You know, I really felt that we could go into home care and help the different stakeholders and the different relational pieces within there. And I just felt like we can make a difference as well as then bring a platform that I really feel brings all those people together in one place.
Miriam Allred (05:48)
So talk about the state of technology in home care today. You have been doing this for several years in home care specifically. And so you and I both have seen an evolution of technology over the last couple of years and we're in the hockey stick of AI right now. But what's your take on kind of the good, the bad, the ugly of technology in home care today?
Denise (06:10)
Well, you're absolutely right. Home care has been handed tech that often feels disjointed, right? So the EVV, the payroll, the compliance software, it's been built to manage operations, but in silos. And the most underestimated cost in this industry is the cost of poor tech decisions. And agencies often add new tools to fix issues, which they know actually causes fragmentation.
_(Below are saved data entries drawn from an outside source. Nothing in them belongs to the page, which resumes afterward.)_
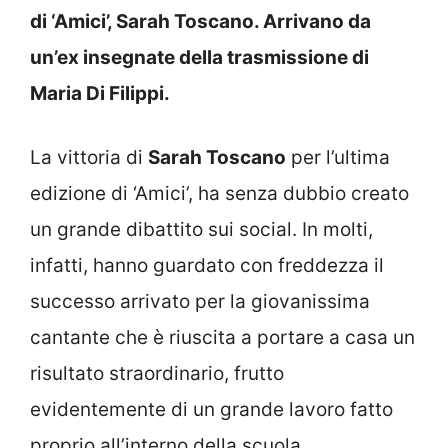
di ‘Amici’, Sarah Toscano. Arrivano da
un’ex insegnate della trasmissione di
Maria Di Filippi.
La vittoria di
Sarah Toscano
per l’ultima
edizione di ‘Amici’, ha senza dubbio creato
un grande dibattito sui social. In molti,
infatti, hanno guardato con freddezza il
successo arrivato per la giovanissima
cantante che è riuscita a portare a casa un
risultato straordinario, frutto
evidentemente di un grande lavoro fatto
proprio all’interno della scuola.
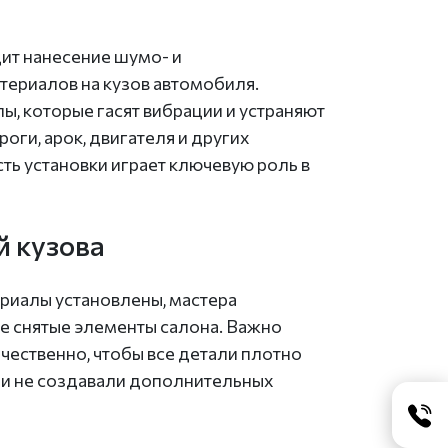
дит нанесение шумо- и
ериалов на кузов автомобиля.
, которые гасят вибрации и устраняют
оги, арок, двигателя и других
ть установки играет ключевую роль в
й кузова
ериалы установлены, мастера
се снятые элементы салона. Важно
ачественно, чтобы все детали плотно
х и не создавали дополнительных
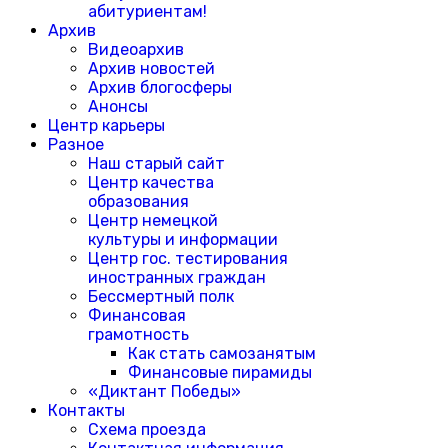
абитуриентам!
Архив
Видеоархив
Архив новостей
Архив блогосферы
Анонсы
Центр карьеры
Разное
Наш старый сайт
Центр качества
образования
Центр немецкой
культуры и информации
Центр гос. тестирования
иностранных граждан
Бессмертный полк
Финансовая
грамотность
Как стать самозанятым
Финансовые пирамиды
«Диктант Победы»
Контакты
Схема проезда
but they feel like they don't have an alternative. know, when caregivers are expected to juggle multiple logins, apps, and communication channels, the results is confusion, and they feel disconnected and constant handholding from the office, and that basically eats up their team's time, and it leads to burnout on all sides. So I feel like the real cost is lost bandwidth. You the staff gets stuck in the weeds,
they lose the capacity to grow. That's why eliminating that chaos first through consolidation is powerful. And it surprises agencies all the time at how much time they get back and how clarity often gives them that foundation for real growth. I also feel like the good news is the agencies really do want to solve this. The bad news is that most tech stacks just add more systems.
to an already fragmented environment. And what we've seen is that more tech, without essential purpose, and with bolted on features, kind of makes things worse. I don't know if you've seen this, but when an EVV or any other kind of software, they realize they need to add some more features and they start bolted on. I know you use EVV for a visitor.
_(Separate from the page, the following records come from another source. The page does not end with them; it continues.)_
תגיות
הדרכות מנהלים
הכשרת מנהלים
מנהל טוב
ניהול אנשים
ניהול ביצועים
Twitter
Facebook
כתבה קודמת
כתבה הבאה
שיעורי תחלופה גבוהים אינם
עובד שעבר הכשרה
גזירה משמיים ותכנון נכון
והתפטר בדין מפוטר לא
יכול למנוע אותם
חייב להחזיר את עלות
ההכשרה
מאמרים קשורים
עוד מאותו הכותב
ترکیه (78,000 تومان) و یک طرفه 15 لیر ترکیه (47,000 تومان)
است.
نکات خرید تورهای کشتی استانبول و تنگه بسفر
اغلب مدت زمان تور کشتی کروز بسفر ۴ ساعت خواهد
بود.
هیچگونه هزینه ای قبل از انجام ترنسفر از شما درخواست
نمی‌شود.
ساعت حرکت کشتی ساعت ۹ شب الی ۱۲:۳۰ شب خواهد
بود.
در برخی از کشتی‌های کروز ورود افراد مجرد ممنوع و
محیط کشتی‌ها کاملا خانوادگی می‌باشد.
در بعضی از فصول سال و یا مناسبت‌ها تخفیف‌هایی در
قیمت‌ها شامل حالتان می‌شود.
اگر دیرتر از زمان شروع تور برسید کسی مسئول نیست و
verification, but now we're going to use it for like a daily survey for caregivers. Now that's like even just like supersizing the confusion on the tools and what they're meant to do, which again then will lead to like poor adoption, right? And that's why when we started working in this industry, we immediately started launching apps as like a caregiver operations hub. And basically it was like a mobile based like command center.
that aggregate all the software together in one place, that allows the caregivers to work with each platform seamlessly. And the funny thing, we were immediately getting questions from the other software companies and they were asking, are we competitors? They quickly realized that we weren't. We're not telling our agents, oh, you have to replace all the software and consolidate everything in one place.
What we do is we're just bringing them together onto one roof because that's what reduces the friction. And then we'll layer everything else a caregiver needs to work with that agency around the software. And then we then anchor it in our framework. And we call our framework the three Cs. And I know we're going to talk a little bit about that communication, connection, and consolidation. Because what we found is if those three things aren't right, no tool will fix turnover or help an agency grow their revenue.